James Axler – Shadowfall

The intention was to meet once again directly opposite the bottom of the old road.

The sun was hotwith a temperature up in the high eightiesand the atmosphere fetid and sticky. A light breeze was blowing, but it came from the far side, where Trader said the mainland lay, bringing the oppressively bitter smells.

The going was very hard.

Jagged rocks, some of them volcanic, were smothered in sickly orange-and-green lichens that were slippery to tread on.

“Like treading in dead man’s guts,” Jak commented.

“You do have a way with words, don’t you.” Krysty grinned, gritting her teeth as she nearly fell into a deep rock pool fringed with enormous anemones.

“Don’t like the look of those,” she said. “I reckon they’ve probably got strong enough poison to see off even Trader.”

Ryan didn’t join the smiles from Jak and his son. He stopped and stood still on a flat-topped boulder. “Because Trader and I come close to fighting, it doesn’t mean I don’t have incredible respect for him and for everything he did. In his own way he brought a measure of order out of the chaos that was Deathlands, twenty or thirty years ago. Barons had to toe the line or he’d drive them under. Trader was truly a great power for good. Despite parts of him, like his cruelty and violence. If there was ever to be written a history of Deathlands, then Trader’s name should lead all of the rest.”

“What is Trader’s name, Dad? I mean, his real name,” Dean asked.

Ryan smiled. “Lot of people asked that, over the years, son. And not one of them ever got an answer.”

“You know it?” Jak asked, staring up at a black-capped albatross sailing far above them.

“I don’t even answer that question. Whether I do or not. It don’t matter, Jak.” He caught Krysty’s glance at him. “I mean it doesn’t matter,” he amended.

“It doesn’t look like there’s ever been any kind of life on this place,” Dean said. “Not a harbor or anything.

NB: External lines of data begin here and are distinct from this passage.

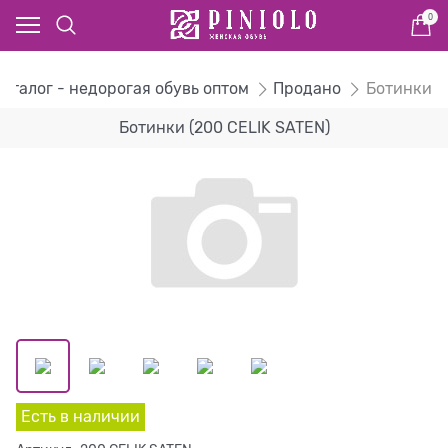
0
Каталог - недорогая обувь оптом
Продано
Ботинки
Ботинки (200 CELIK SATEN)
Есть в наличии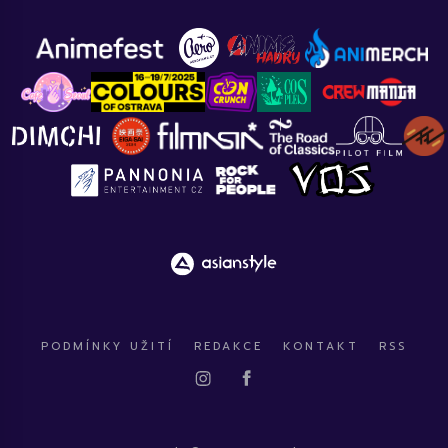
PODMÍNKY UŽITÍ
REDAKCE
KONTAKT
RSS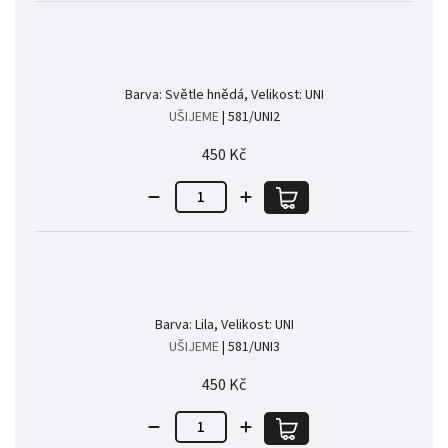
Barva: Světle hnědá, Velikost: UNI
UŠIJEME
| 581/UNI2
450 Kč
Barva: Lila, Velikost: UNI
UŠIJEME
| 581/UNI3
450 Kč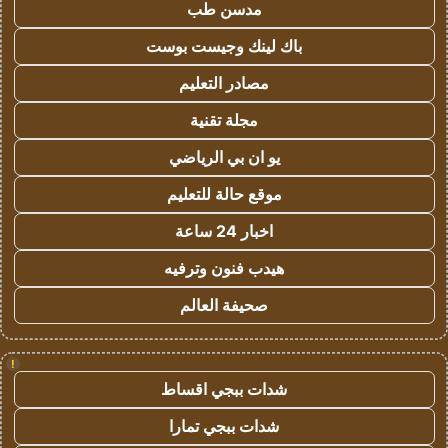
مدسن طب
باك لينك وجيست بوست
مصادر التعليم
مجلة تقنية
يو ان بي الرياضي
موقع حالة للتعليم
اخبار 24 ساعة
هيدب فنون وترفيه
صحيفة العالم
!
شدات ببجي اقساط
شدات ببجي تمارا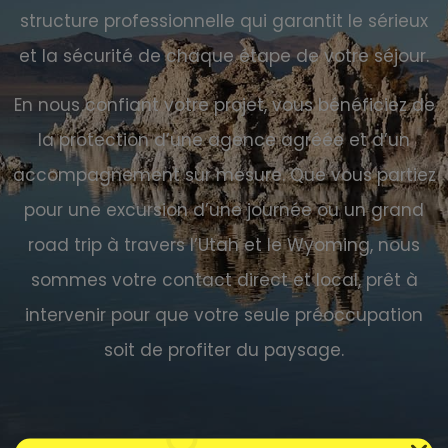
structure professionnelle qui garantit le sérieux
et la sécurité de chaque étape de votre séjour.
En nous confiant votre projet, vous bénéficiez de
la protection d’une agence agréée et d’un
accompagnement sur mesure. Que vous partiez
pour une excursion d’une journée ou un grand
road trip à travers l’Utah et le Wyoming, nous
sommes votre contact direct et local, prêt à
intervenir pour que votre seule préoccupation
soit de profiter du paysage.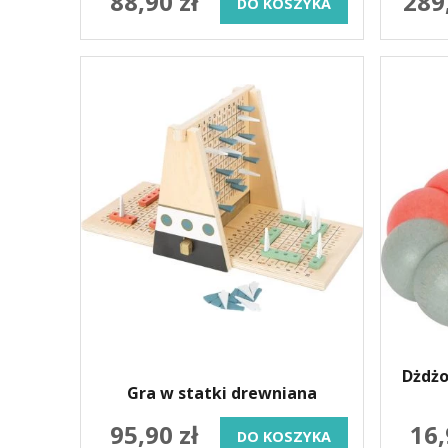
88,90 zł
289
DO KOSZYKA
Dżdżo
Gra w statki drewniana
95,90 zł
16,
DO KOSZYKA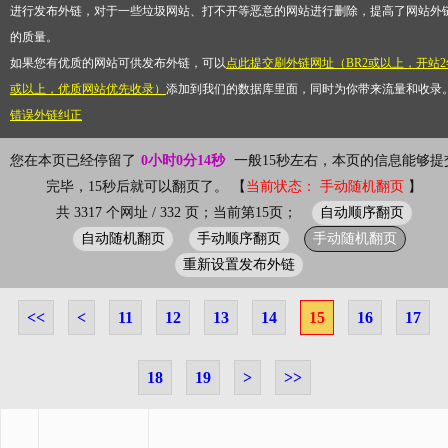
进行发布外链，对于一些垃圾网站、打不开等恶意的网站进行删除，提高了网站外
的质量。
如果您有优质的网站可供发布外链，可以
点此提交刷外链网址（BR2或以上，开站2
或以上，优质网站优先收录）
添加到我们的数据库里面，同时为你带来流量和收录
错误外链纠正
您在本页已经停留了
0小时0分14秒
一般15秒左右，本页的信息能够提
完毕，15秒后就可以翻页了。 【
当前状态： 手动随机翻页
】
自动顺序翻页
共 3317 个网址 / 332 页；当前第15页；
自动随机翻页
手动顺序翻页
手动随机翻页
重新设置发布外链
<<
<
11
12
13
14
15
16
17
18
19
>
>>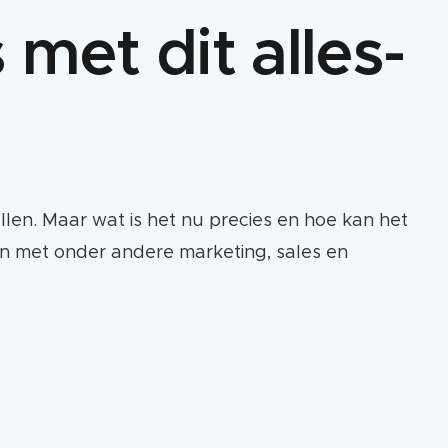
met dit alles-
len. Maar wat is het nu precies en hoe kan het
en met onder andere marketing, sales en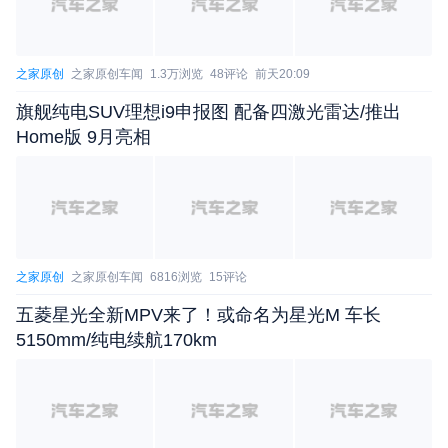
之家原创
之家原创车闻
1.3万浏览
48评论
前天20:09
旗舰纯电SUV理想i9申报图 配备四激光雷达/推出
Home版 9月亮相
回归到国内谍照，此次还首次曝光了新车的内饰。全
新凯迪拉克CT6将会采用LYRIQ锐歌同款大屏设计，
同样采用怀挡。而在中控下方则是同款多媒体控制系
统，包含有控制旋钮、触控板以及滚轮等。此外我们
之家原创
之家原创车闻
6816浏览
15评论
还可以看到它预计会提供棕红、米色、黑色等多种皮
五菱星光全新MPV来了！或命名为星光M 车长
质面料可选，同时配以黑色木纹装饰。此外，中央扶
5150mm/纯电续航170km
手尾部集成了空调控制按键，说明现款已经不再提供
的后排独立空调将出现在全新一代车型中，希望能够
进一步下放。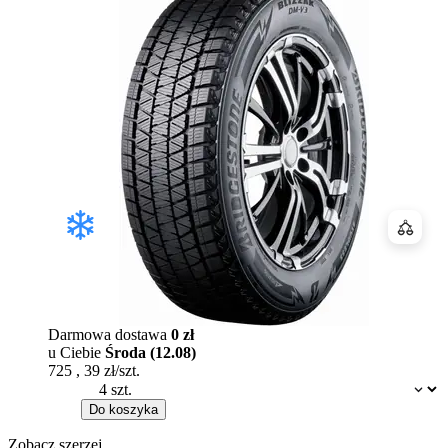
Porówn
Darmowa dostawa
0 zł
u Ciebie
Środa (12.08)
725
,
39
zł/szt.
Dostępność:
Do koszyka
Zobacz szerzej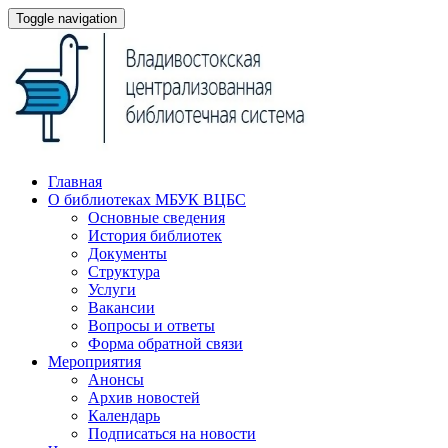
Toggle navigation
Главная
О библиотеках МБУК ВЦБС
Основные сведения
История библиотек
Документы
Структура
Услуги
Вакансии
Вопросы и ответы
Форма обратной связи
Мероприятия
Анонсы
Архив новостей
Календарь
Подписаться на новости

Just dry, dead rock.”

Ryan looked higher up, behind them. As he’d guessed, there was no sign at all of the concealed entrance to the redoubt. There wouldn’t be any reason for anyone to come to the island and trudge up the old roadway.

And it was an island.

They could see that as soon as they clambered over a flat shelf, where a slice of rock weighing thousands of tons had sheared off and fallen from near the top of the peak.

The far side was a little less steep, making it easier to move along the shoreline, watching out for the occasional wave that came crashing in, larger than its fellows.

“Seals,” Jak said, pointing out across the sun-dappled water. “About dozen.”

They all stopped to watch the elegant creatures, cavorting and gamboling in the ocean. One of them had caught a glistening silver-scaled fish and kept tossing its limp body high in the air, in a rainbow of scattered spots of spray, like the sparks from a dying fire, then catching it again.

“Clever,” Dean said, clapping his hands.

Now they could make out what Ryan assumed was probably the mainland, though it was difficult to see and it could easily have been another, larger island. J.B. hadn’t bothered to use his minisextant, assuming that they probably knew more or less where they were.

“Good half mile,” Jak stated, squinting toward the mist-shrouded horizon.

“Could swim that easy, Dad.”

Ryan laid his hand on the boy’s shoulder. “You always have to remember the people with you, son. Mebbe you could swim it. But you don’t know what the currents are like. Might be a powerful undertow out there.”

“An underload? What’s that?”

Ryan answered him. “Undertow. Kind of whirlpool that you sometimes can’t see but it can suck down the strongest swimmer, Dean.”

The boy looked disappointed that the “underload” wasn’t a real creature.

Ryan continued. “Even if you could swim it, then what about everyone else in the group? Think Abe could make it? Or Doc? Mildred?”

“Or me?” Ryan asked. “I reckon I’m a fair swimmer, but that’s a long way.”

“Guess so. Does that mean we have to go back to make another jump?”